This is a place where you should NOT buy a havanese:
http://www.wheatstate.com/~denson/


----------



## Me&2Girls (May 11, 2007)

Also, it's important to consider the size of the sire and dam and whether they come from fast or slow growing lines. My MeMe is just topping the scale at 8 lbs at 10 months but she's from slow growing lines and her mom is just 9 lbs. I would agree that at that size that running the bile acids, especially if you think there is a possibility of Yorkie, before the spay is worth the extra money. Yorkies are known for bile acid problems.


----------



## irnfit (Nov 21, 2006)

Kodi was next to the smallest in his litter and he had his last growth spurt at about 18 mos. He is now about 12.5 lbs at at 2yr 4mos.

We thought Shelby was going to be much bigger. At 11 weeks, she weighed a lb more then Kodi when we got him at the same age. Now at 1yr 5 mos, she is 11 lbs. 4oz.

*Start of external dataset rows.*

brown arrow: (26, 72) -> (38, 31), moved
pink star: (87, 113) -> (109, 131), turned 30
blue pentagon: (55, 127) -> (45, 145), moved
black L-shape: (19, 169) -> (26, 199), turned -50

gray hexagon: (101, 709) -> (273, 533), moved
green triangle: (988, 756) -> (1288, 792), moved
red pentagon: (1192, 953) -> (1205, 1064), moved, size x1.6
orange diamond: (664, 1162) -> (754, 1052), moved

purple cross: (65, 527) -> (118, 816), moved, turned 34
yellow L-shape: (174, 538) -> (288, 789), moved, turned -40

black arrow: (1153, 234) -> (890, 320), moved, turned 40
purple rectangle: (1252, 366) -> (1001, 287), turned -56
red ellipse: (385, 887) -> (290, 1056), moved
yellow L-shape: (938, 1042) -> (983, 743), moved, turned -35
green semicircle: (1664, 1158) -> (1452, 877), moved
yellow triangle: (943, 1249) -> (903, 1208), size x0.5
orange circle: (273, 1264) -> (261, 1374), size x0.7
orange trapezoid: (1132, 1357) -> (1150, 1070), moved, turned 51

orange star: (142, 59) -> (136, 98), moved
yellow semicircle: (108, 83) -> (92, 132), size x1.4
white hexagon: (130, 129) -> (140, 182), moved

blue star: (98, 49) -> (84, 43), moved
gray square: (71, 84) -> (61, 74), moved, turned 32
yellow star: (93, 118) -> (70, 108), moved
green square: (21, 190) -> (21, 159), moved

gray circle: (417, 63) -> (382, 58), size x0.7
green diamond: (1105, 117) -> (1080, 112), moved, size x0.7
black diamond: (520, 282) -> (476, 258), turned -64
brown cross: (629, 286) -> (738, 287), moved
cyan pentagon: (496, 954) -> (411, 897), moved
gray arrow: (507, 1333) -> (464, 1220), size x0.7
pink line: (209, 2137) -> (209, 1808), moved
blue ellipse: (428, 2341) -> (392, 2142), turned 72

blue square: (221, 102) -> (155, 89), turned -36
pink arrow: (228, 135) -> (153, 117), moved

Kodi is about 11" tall and she is just a little shorter than he is.


----------



## Gracie's Mom (Sep 7, 2007)

Lisa is right about the Bile Acids running high in Yorkies. Actually, it is the Liver Shunt (LS) causing the high Bile Acid Tests. Yorkies are the #1 dog with LS problems. I believe most, if not all, reputable Yorkie Breeders do the Bile Acid Testing because it is such a huge problem in their breed. If you suspect Yorkie could be in your little pup, then I wouldn't even think about size anymore. I would *run* to get that test. Size is not ALWAYS indicator, but it often can. I don't mean to worry you, I just know it is better to know than harming them not realizing it. There are things they can do for it. This might just be one of those tests that come out perfect, but then you will have peace of mind. I would love to see a close-up of your little guy. We love pictures!!! He sure is cute from your avatar.

Karen


----------



## kawboy (Dec 5, 2007)

Here is a closeup of Tasha's face. I don't really think there is another breed in there but you never know. I hate to admit this but here goes. We had just had our 13 yr. old keeshond put down for health problems that were getting worse. We decided to get a puppy this time, our keeshond was a 1 1/2 yr. old rescue. There is a woman in the area that breeds cavalier king charles and min pins. We went to her house to check things out and her dogs were in the home and everything looked good. She purchased 2 havs from another breeder and assured us she wouldn't buy from anyone who wasn't a responsible breeder. She kept one and was selling the other. When I picked up Tasha she licked my face and snuggled in tight. She wanted to go home and I was in love. We might have been naive in believing this woman about the breeder she bought her from. Only after coming to this site did I find out how much reputable breeders sell hav puppies for. I have the name and number of the breeder but never called them because I don't expect them to tell me anything I wouldn't want to hear. It makes me sick to think we might have unwittingly supported a puppy mill. I don't know that and never will but the possibility exists. Our vet assures us she is very healthy so we can only hope. I should have done some research before buying but then we might not have Tasha. She is a sweetie and we love her no matter what.


----------



## lfung5 (Jun 30, 2007)

Ya know what? All that counts is you love her! I think she looks like a Hav. I don't think you are alone. She looks so sweet. I hope she is always happy and healthy!


----------



## Roe (Jan 5, 2008)

Well I am taking my cavalier back to the breeder tomorrow. The vet did agree that it is nystagmus an eye disorder that she will always has and she does have signs of another devastating illness that is very painful. I just can not take this stress and worry day and night just waiting for more symptoms. Is she sick,is she ok etc. I am a wreck and I can not deal with this . I have been through too much. 
I may go and get that maltese. I would rather put up with some barking then a dog that will be in pain till it dies. I can't handle that. God Bless the owners of these precious dogs who do.

Roe


----------



## Brady's mom (Dec 1, 2006)

Roe, I am so sorry. It sounds like you are doing the right thing. You certainly didn't expect to get a sick puppy. I can only imagine how heart breaking this must be for you.


----------



## kawboy (Dec 5, 2007)

I'm sorry to hear that Roe. Hope you can find another dog that works out for you.


----------



## kawboy (Dec 5, 2007)

lfung5 said:


> Ya know what? All that counts is you love her! I think she looks like a Hav. I don't think you are alone. She looks so sweet. I hope she is always happy and healthy!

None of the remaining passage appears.